The Care Quality Commission would need to increase its standards of proof if it is to make use of new powers to bring criminal prosecutions as proposed in the Francis report, lawyers have warned.

The long-awaited report recommends the CQC takes on powers from the Health and Safety Executive to prosecute cases raising health and safety issues and is given strengthened powers to prosecute for breach of standards.

Gerard Hanratty, a partner at Capsticks, told HSJ the introduction of more criminal sanctions would mean that the standard of proof of “beyond reasonable doubt would apply in using them”. He said this was a “higher level of proof” than the civil law standard of balance of probabilities which applies to most sanctions currently used by the CQC.

Corinne Slingo, healthcare regulatory partner at DAC Beachcroft, warned the CQC “would have to be very mindful of criminal standards of proof when making their judgements” and would need more prosecution expertise to implement both of these recommendations.

HSJ understands the CQC regularly receives challenges from organisations’ legal advisers to the factual accuracy of its inspection judgements from trusts and social care providers. A recurring complaint is the reliance on a small, randomly selected group of patients and staff from which to draw conclusions on quality.

Mr Francis concluded the HSE was “clearly not the right organisation to be focusing on healthcare”. He called for the CQC to be given powers to prosecute either under the Health and Safety at Work Act or by some other statute as well as powers to prosecute for the breach of a “fundamental standard”.

Currently the CQC has powers to prosecute if a trust fails to comply after being issued with a warning notice. Mr Francis cited the case of diabetic Gillian Astbury, who died at Mid Staffordshire after nurses failed to give her insulin, as an example of where the CQC had not been able to prosecute because it had not issued a warning notice.

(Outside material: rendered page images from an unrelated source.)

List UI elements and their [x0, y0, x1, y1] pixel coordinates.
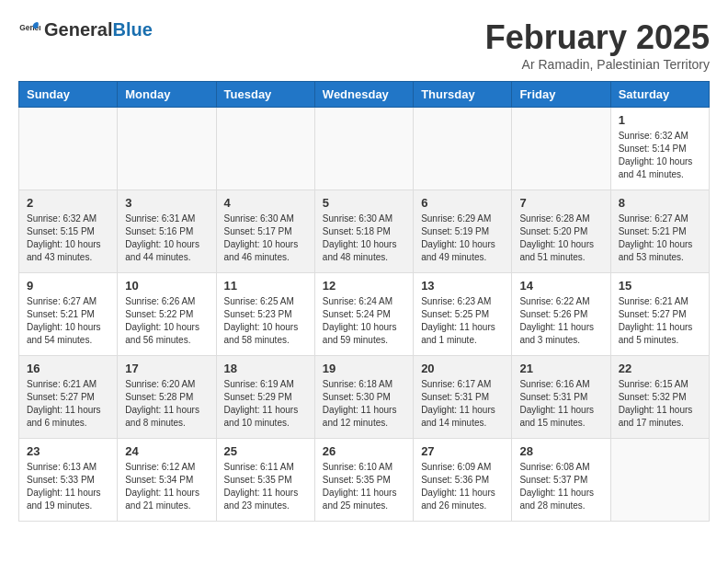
day-number: 18 — [224, 362, 307, 375]
day-number: 10 — [125, 279, 208, 293]
day-info: Sunrise: 6:16 AM Sunset: 5:31 PM Dayligh… — [519, 378, 602, 430]
day-number: 23 — [27, 444, 109, 458]
calendar-cell — [414, 108, 512, 190]
calendar-cell: 18Sunrise: 6:19 AM Sunset: 5:29 PM Dayli… — [216, 356, 314, 439]
day-number: 20 — [421, 362, 504, 375]
day-info: Sunrise: 6:26 AM Sunset: 5:22 PM Dayligh… — [125, 295, 208, 347]
day-number: 26 — [323, 444, 405, 458]
calendar-body: 1Sunrise: 6:32 AM Sunset: 5:14 PM Daylig… — [19, 108, 710, 522]
day-number: 19 — [323, 362, 405, 375]
day-info: Sunrise: 6:11 AM Sunset: 5:35 PM Dayligh… — [224, 461, 307, 512]
day-info: Sunrise: 6:10 AM Sunset: 5:35 PM Dayligh… — [323, 461, 405, 512]
calendar-cell: 21Sunrise: 6:16 AM Sunset: 5:31 PM Dayli… — [512, 356, 610, 439]
calendar: SundayMondayTuesdayWednesdayThursdayFrid… — [18, 81, 710, 522]
day-info: Sunrise: 6:27 AM Sunset: 5:21 PM Dayligh… — [619, 213, 701, 264]
day-info: Sunrise: 6:23 AM Sunset: 5:25 PM Dayligh… — [421, 295, 504, 347]
calendar-cell: 6Sunrise: 6:29 AM Sunset: 5:19 PM Daylig… — [414, 190, 512, 273]
calendar-cell: 14Sunrise: 6:22 AM Sunset: 5:26 PM Dayli… — [512, 273, 610, 356]
day-number: 2 — [27, 196, 109, 210]
day-number: 7 — [519, 196, 602, 210]
day-info: Sunrise: 6:29 AM Sunset: 5:19 PM Dayligh… — [421, 213, 504, 264]
day-number: 5 — [323, 196, 405, 210]
calendar-cell: 15Sunrise: 6:21 AM Sunset: 5:27 PM Dayli… — [610, 273, 709, 356]
day-number: 11 — [224, 279, 307, 293]
day-info: Sunrise: 6:18 AM Sunset: 5:30 PM Dayligh… — [323, 378, 405, 430]
calendar-week-row: 9Sunrise: 6:27 AM Sunset: 5:21 PM Daylig… — [19, 273, 710, 356]
weekday-header: Monday — [118, 82, 216, 108]
day-info: Sunrise: 6:32 AM Sunset: 5:15 PM Dayligh… — [27, 213, 109, 264]
day-number: 28 — [519, 444, 602, 458]
calendar-cell: 5Sunrise: 6:30 AM Sunset: 5:18 PM Daylig… — [314, 190, 413, 273]
day-number: 27 — [421, 444, 504, 458]
day-info: Sunrise: 6:22 AM Sunset: 5:26 PM Dayligh… — [519, 295, 602, 347]
day-number: 14 — [519, 279, 602, 293]
calendar-cell: 13Sunrise: 6:23 AM Sunset: 5:25 PM Dayli… — [414, 273, 512, 356]
day-info: Sunrise: 6:28 AM Sunset: 5:20 PM Dayligh… — [519, 213, 602, 264]
day-number: 22 — [619, 362, 701, 375]
calendar-cell: 8Sunrise: 6:27 AM Sunset: 5:21 PM Daylig… — [610, 190, 709, 273]
day-number: 9 — [27, 279, 109, 293]
calendar-cell — [216, 108, 314, 190]
day-info: Sunrise: 6:24 AM Sunset: 5:24 PM Dayligh… — [323, 295, 405, 347]
calendar-cell: 2Sunrise: 6:32 AM Sunset: 5:15 PM Daylig… — [19, 190, 118, 273]
day-info: Sunrise: 6:15 AM Sunset: 5:32 PM Dayligh… — [619, 378, 701, 430]
day-number: 6 — [421, 196, 504, 210]
calendar-cell: 4Sunrise: 6:30 AM Sunset: 5:17 PM Daylig… — [216, 190, 314, 273]
day-number: 12 — [323, 279, 405, 293]
calendar-cell: 7Sunrise: 6:28 AM Sunset: 5:20 PM Daylig… — [512, 190, 610, 273]
calendar-cell: 28Sunrise: 6:08 AM Sunset: 5:37 PM Dayli… — [512, 439, 610, 522]
day-number: 25 — [224, 444, 307, 458]
calendar-cell: 20Sunrise: 6:17 AM Sunset: 5:31 PM Dayli… — [414, 356, 512, 439]
day-info: Sunrise: 6:17 AM Sunset: 5:31 PM Dayligh… — [421, 378, 504, 430]
weekday-header: Saturday — [610, 82, 709, 108]
day-info: Sunrise: 6:08 AM Sunset: 5:37 PM Dayligh… — [519, 461, 602, 512]
day-number: 13 — [421, 279, 504, 293]
calendar-cell — [118, 108, 216, 190]
day-info: Sunrise: 6:25 AM Sunset: 5:23 PM Dayligh… — [224, 295, 307, 347]
calendar-cell — [512, 108, 610, 190]
calendar-week-row: 23Sunrise: 6:13 AM Sunset: 5:33 PM Dayli… — [19, 439, 710, 522]
header: General GeneralBlue February 2025 Ar Ram… — [18, 18, 710, 72]
logo-icon: General — [18, 18, 40, 40]
day-info: Sunrise: 6:31 AM Sunset: 5:16 PM Dayligh… — [125, 213, 208, 264]
calendar-cell: 11Sunrise: 6:25 AM Sunset: 5:23 PM Dayli… — [216, 273, 314, 356]
calendar-cell: 25Sunrise: 6:11 AM Sunset: 5:35 PM Dayli… — [216, 439, 314, 522]
calendar-cell: 9Sunrise: 6:27 AM Sunset: 5:21 PM Daylig… — [19, 273, 118, 356]
calendar-cell: 1Sunrise: 6:32 AM Sunset: 5:14 PM Daylig… — [610, 108, 709, 190]
calendar-cell: 3Sunrise: 6:31 AM Sunset: 5:16 PM Daylig… — [118, 190, 216, 273]
calendar-cell: 16Sunrise: 6:21 AM Sunset: 5:27 PM Dayli… — [19, 356, 118, 439]
day-info: Sunrise: 6:21 AM Sunset: 5:27 PM Dayligh… — [27, 378, 109, 430]
day-number: 21 — [519, 362, 602, 375]
calendar-cell: 24Sunrise: 6:12 AM Sunset: 5:34 PM Dayli… — [118, 439, 216, 522]
weekday-header: Tuesday — [216, 82, 314, 108]
day-number: 3 — [125, 196, 208, 210]
month-title: February 2025 — [485, 18, 710, 57]
day-number: 8 — [619, 196, 701, 210]
day-number: 4 — [224, 196, 307, 210]
day-number: 24 — [125, 444, 208, 458]
logo-text-blue: Blue — [112, 19, 152, 40]
calendar-cell — [19, 108, 118, 190]
day-info: Sunrise: 6:32 AM Sunset: 5:14 PM Dayligh… — [619, 130, 701, 181]
logo: General GeneralBlue — [18, 18, 153, 40]
day-info: Sunrise: 6:20 AM Sunset: 5:28 PM Dayligh… — [125, 378, 208, 430]
weekday-header-row: SundayMondayTuesdayWednesdayThursdayFrid… — [19, 82, 710, 108]
weekday-header: Friday — [512, 82, 610, 108]
day-info: Sunrise: 6:13 AM Sunset: 5:33 PM Dayligh… — [27, 461, 109, 512]
day-info: Sunrise: 6:30 AM Sunset: 5:18 PM Dayligh… — [323, 213, 405, 264]
calendar-cell: 12Sunrise: 6:24 AM Sunset: 5:24 PM Dayli… — [314, 273, 413, 356]
calendar-week-row: 1Sunrise: 6:32 AM Sunset: 5:14 PM Daylig… — [19, 108, 710, 190]
calendar-cell: 23Sunrise: 6:13 AM Sunset: 5:33 PM Dayli… — [19, 439, 118, 522]
day-info: Sunrise: 6:21 AM Sunset: 5:27 PM Dayligh… — [619, 295, 701, 347]
day-info: Sunrise: 6:30 AM Sunset: 5:17 PM Dayligh… — [224, 213, 307, 264]
location-subtitle: Ar Ramadin, Palestinian Territory — [485, 57, 710, 72]
logo-text-general: General — [44, 19, 112, 40]
calendar-cell: 22Sunrise: 6:15 AM Sunset: 5:32 PM Dayli… — [610, 356, 709, 439]
calendar-cell — [314, 108, 413, 190]
day-number: 1 — [619, 113, 701, 127]
weekday-header: Wednesday — [314, 82, 413, 108]
weekday-header: Thursday — [414, 82, 512, 108]
day-info: Sunrise: 6:09 AM Sunset: 5:36 PM Dayligh… — [421, 461, 504, 512]
day-info: Sunrise: 6:12 AM Sunset: 5:34 PM Dayligh… — [125, 461, 208, 512]
day-number: 15 — [619, 279, 701, 293]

“While criminal sanctions should be regarded as the last resort, their effective absence in healthcare provision means that an opportunity to focus minds on the importance of applying at least minimum standards, and being able to demonstrate this, is being lost,” he wrote.

The inquiry heard that during most of the period it was considering − from 2005 to 2009 − the HSE was the only organisation with powers to prosecute trusts. While a trust could be prosecuted if a patient death was due to a faulty trolley it could not if it was due to poor patient care, witnesses from the HSE said.

Ms Slingo told HSJ there were clear advantages in having health specialists looking at health and safety issues rather than HSE inspectors. She added: “There is merit in it as a principle, but my concern would be whether too much is going to end up within the CQC remit.”